Argoverse2 Validation Set (110 epochs, R50)¶
| Method | AP_ped | AP_div | AP_bou | mAP |
|---|---|---|---|---|
| MapTRv2 | 68.1 | 68.3 | 69.7 | 68.7 |
| HIMap | 71.3 | 75.0 | 74.7 | 73.7 |
| InteractionMap-C | 73.8 | 75.5 | 74.9 | 74.7 |
Highlights & Insights¶
- Systematic Information Interaction Design: Progressive relation modeling from point-level to instance-level, along with hierarchical temporal fusion from local to global, reflects a deep understanding of HD map task characteristics.
- Geometry-Aware Alignment: Adapts mature classification-localization alignment methods from 2D object detection to the map vectorization task, addressing the long-ignored misalignment prior issue in this field for the first time.

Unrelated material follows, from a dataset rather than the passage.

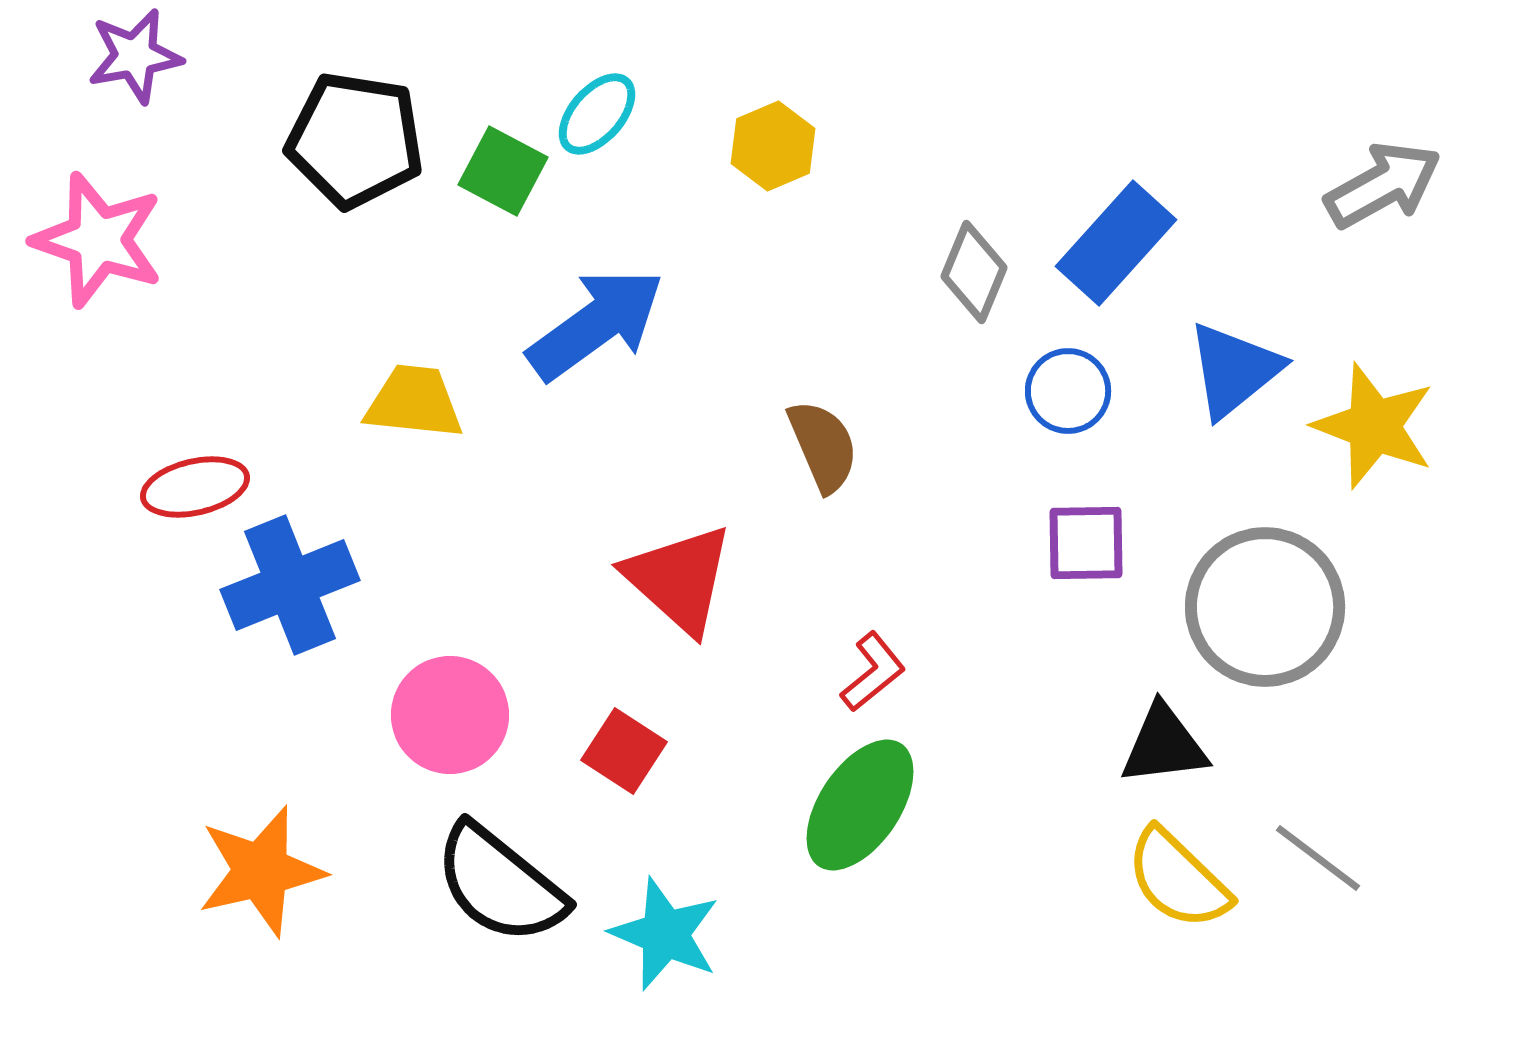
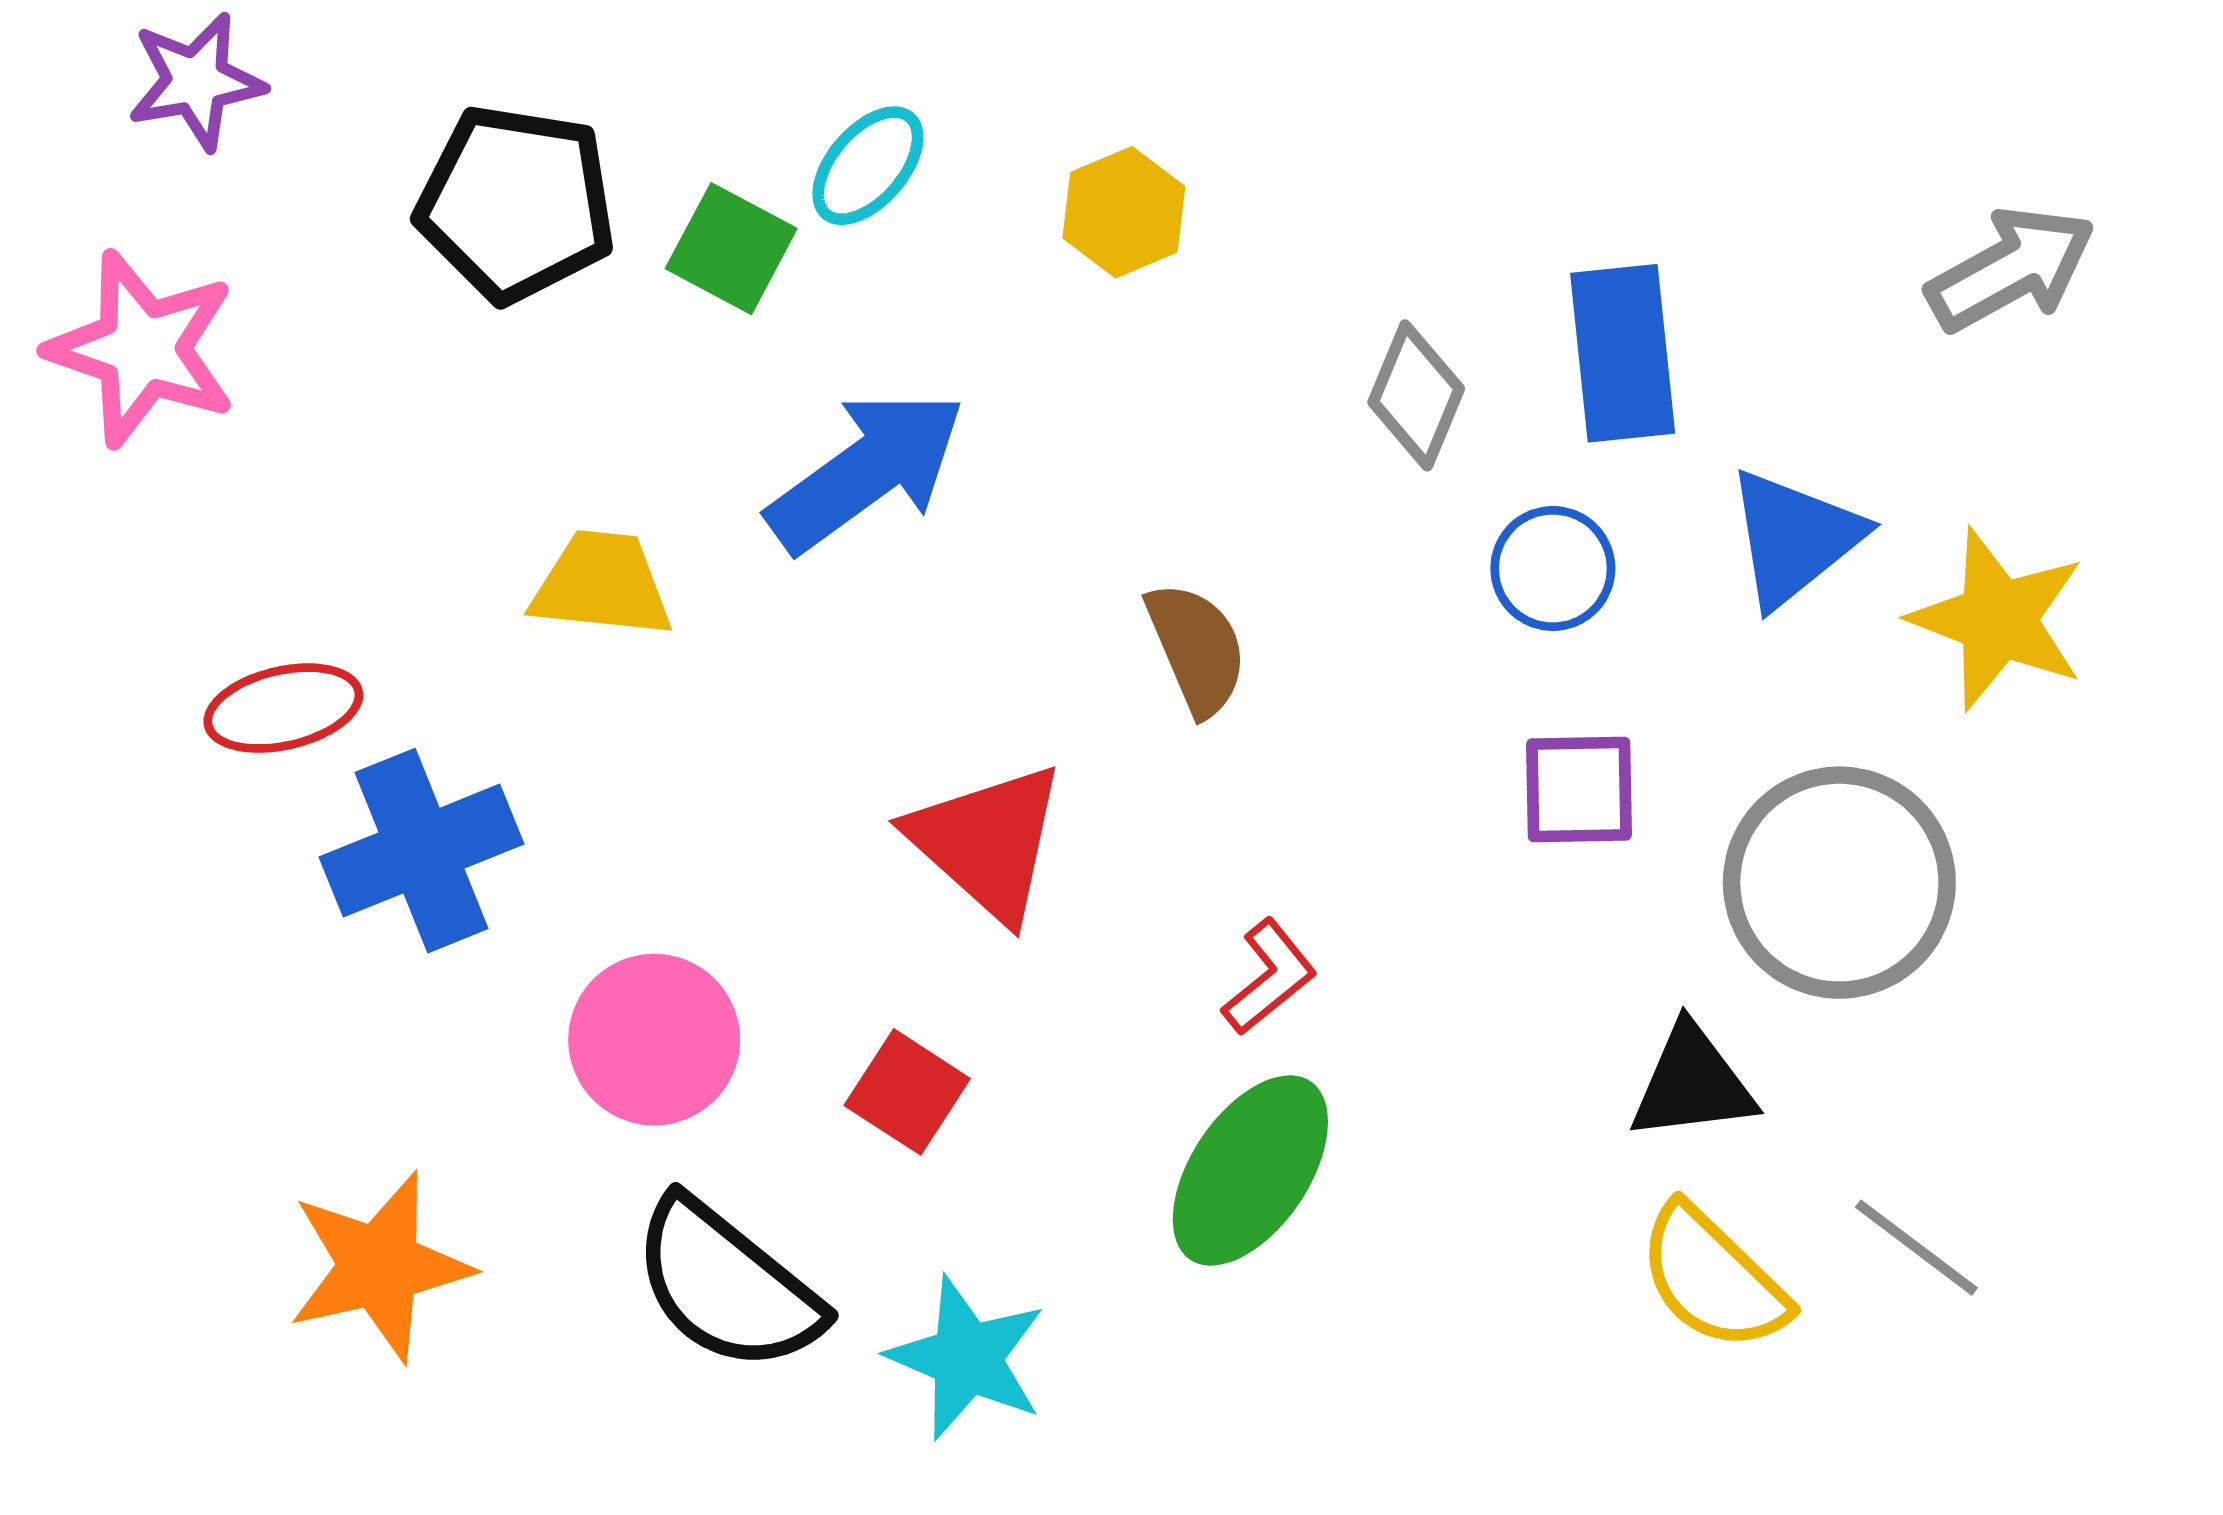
blue rectangle: (1116, 243) -> (1623, 353), turned -48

- Introduction of Keyframe Strategy: Selecting keyframes based on distance strides rather than fixed time intervals is highly aligned with the practical needs of autonomous driving scenarios (frequent updates are unnecessary at low speeds, whereas more frames are needed at high speeds).
- Significant Performance Improvement: Improvement of over 10 mAP points compared to MapTRv2 under the nuScenes 24 epochs condition, demonstrating the importance of information interaction.
Limitations & Future Work¶
- Employs only camera-only input (6 cameras) without exploring LiDAR fusion scenarios.
- The KFS strategy introduces additional storage overhead for BEV features, requiring a trade-off with memory constraints in practical deployment.
- KFS-streaming and KFS-stacking show trade-offs on different datasets in ablation studies, and a self-adaptive selection mechanism is lacking.
- The Relation Embedding Module increases the computational complexity of the decoder, potentially affecting real-time performance.
Related Work & Insights¶
- Online HD Map Construction: MapTR → MapTRv2 → BeMapNet → PivotNet → MapQR → MGMap → HIMap
- Temporal Fusion Strategies: StreamMapNet (streaming), SQD-MapNet (query denoising), MapTracker (tracking strategy)
- Relationship Interaction of Map Elements: ADMap (cascaded interaction), InsightMapper (intra-instance aggregation), GeMap (decoupled self-attention), HoMap (higher-order modeling)
- Classification-Localization Alignment: VFL (IoU-aware focal loss), LD (localization distillation)
Rating¶
- Novelty: 3/5 — Although individual modules build upon existing foundations, their combination and adaptation to the HD map construction scenario are highly systematic.
- Effectiveness: 5/5 — Achieves significant SOTA improvements on two mainstream datasets.
- Clarity: 4/5 — The methodology description is clear, and the mathematical derivations are thorough.
- Significance: 4/5 — Substantially advances the field of HD map construction.